* PROBLEM TO SOLVE: Print out each entry below exactly; do not carry over any image.
*** DATA PROVIDED ***
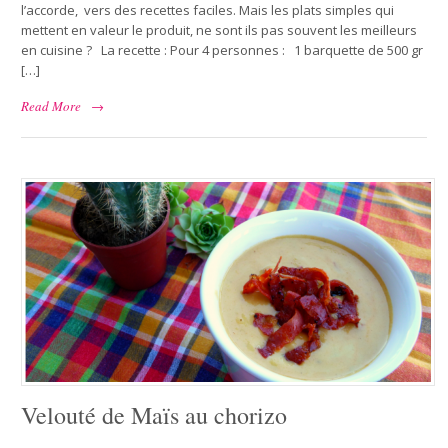
l’accorde, vers des recettes faciles. Mais les plats simples qui
mettent en valeur le produit, ne sont ils pas souvent les meilleurs
en cuisine ? La recette : Pour 4 personnes : 1 barquette de 500 gr
[…]
Read More
→
Velouté de Maïs au chorizo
*** End of DATA PROVIDED ***
* YOUR RESPONSE:
l’accorde, vers des recettes faciles. Mais les plats simples qui
mettent en valeur le produit, ne sont ils pas souvent les meilleurs
en cuisine ? La recette : Pour 4 personnes : 1 barquette de 500 gr
[…]
Read More
→
Velouté de Maïs au chorizo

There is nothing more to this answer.